Exercise prompt.
Scan the data below for lines holding the word "دوران", and copy each line found.
== The records ==
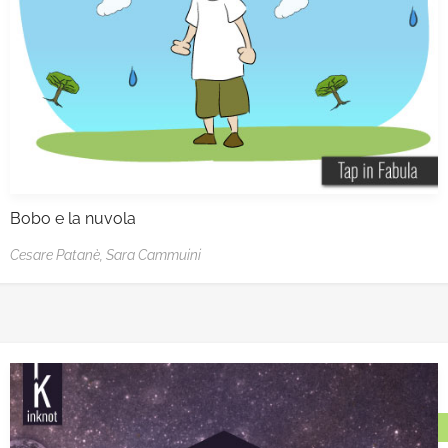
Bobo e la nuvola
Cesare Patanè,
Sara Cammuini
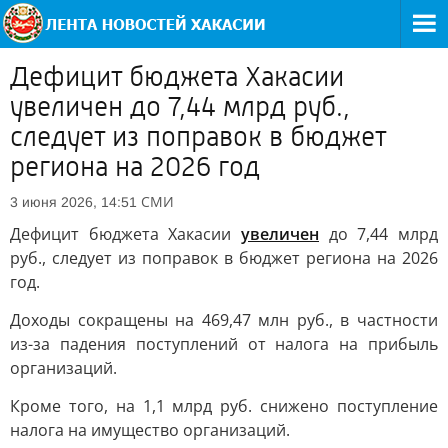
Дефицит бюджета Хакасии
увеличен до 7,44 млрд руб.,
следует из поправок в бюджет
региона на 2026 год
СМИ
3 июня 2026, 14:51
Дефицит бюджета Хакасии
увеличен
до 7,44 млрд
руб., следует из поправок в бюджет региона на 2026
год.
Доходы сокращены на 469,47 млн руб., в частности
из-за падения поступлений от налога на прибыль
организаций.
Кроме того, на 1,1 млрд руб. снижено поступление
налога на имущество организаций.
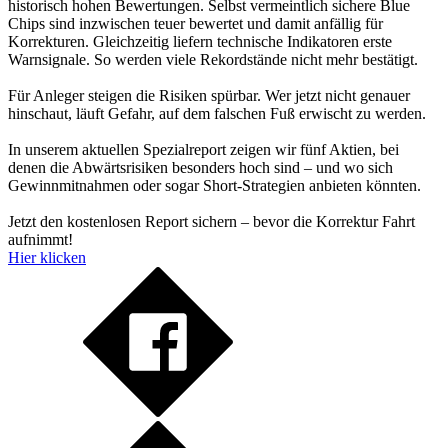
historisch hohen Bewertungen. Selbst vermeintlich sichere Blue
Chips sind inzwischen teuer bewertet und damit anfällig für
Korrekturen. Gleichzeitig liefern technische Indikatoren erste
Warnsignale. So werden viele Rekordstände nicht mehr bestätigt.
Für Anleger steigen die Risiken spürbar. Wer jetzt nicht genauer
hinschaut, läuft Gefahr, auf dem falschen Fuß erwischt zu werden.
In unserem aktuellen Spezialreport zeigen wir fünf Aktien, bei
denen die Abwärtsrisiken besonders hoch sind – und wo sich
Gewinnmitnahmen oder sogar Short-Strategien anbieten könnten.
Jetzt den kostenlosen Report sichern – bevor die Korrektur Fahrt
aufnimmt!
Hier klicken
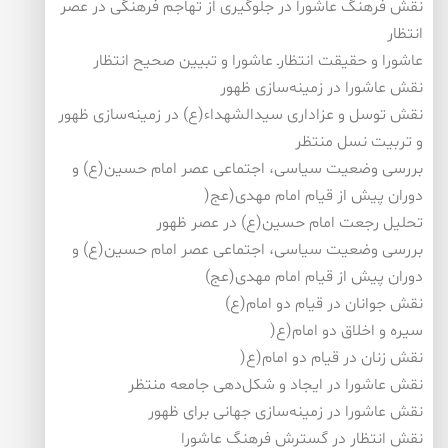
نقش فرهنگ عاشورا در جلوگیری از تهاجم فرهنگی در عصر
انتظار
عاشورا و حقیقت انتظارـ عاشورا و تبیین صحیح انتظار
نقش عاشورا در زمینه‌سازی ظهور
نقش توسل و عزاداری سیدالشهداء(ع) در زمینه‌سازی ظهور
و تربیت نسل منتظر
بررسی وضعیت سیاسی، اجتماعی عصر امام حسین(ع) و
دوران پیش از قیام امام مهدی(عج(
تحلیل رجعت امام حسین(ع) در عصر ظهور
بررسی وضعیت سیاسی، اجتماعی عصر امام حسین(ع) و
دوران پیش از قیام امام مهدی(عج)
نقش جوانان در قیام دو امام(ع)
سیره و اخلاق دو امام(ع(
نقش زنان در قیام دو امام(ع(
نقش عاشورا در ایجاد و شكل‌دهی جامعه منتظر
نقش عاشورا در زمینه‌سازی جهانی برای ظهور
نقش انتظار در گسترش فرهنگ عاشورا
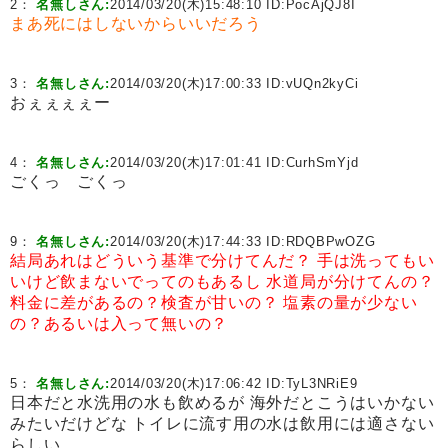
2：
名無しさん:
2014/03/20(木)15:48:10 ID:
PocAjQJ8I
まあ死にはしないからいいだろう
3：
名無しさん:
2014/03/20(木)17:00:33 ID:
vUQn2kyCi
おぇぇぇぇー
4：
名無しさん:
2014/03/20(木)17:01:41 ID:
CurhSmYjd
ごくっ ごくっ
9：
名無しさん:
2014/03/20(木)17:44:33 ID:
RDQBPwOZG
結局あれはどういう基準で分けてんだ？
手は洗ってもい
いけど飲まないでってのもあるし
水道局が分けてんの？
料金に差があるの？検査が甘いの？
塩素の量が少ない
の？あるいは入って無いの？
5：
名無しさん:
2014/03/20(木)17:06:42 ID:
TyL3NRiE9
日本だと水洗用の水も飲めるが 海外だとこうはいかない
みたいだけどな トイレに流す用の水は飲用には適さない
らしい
===
Exercise response.
دوران پیش از قیام امام مهدی(عج(
دوران پیش از قیام امام مهدی(عج)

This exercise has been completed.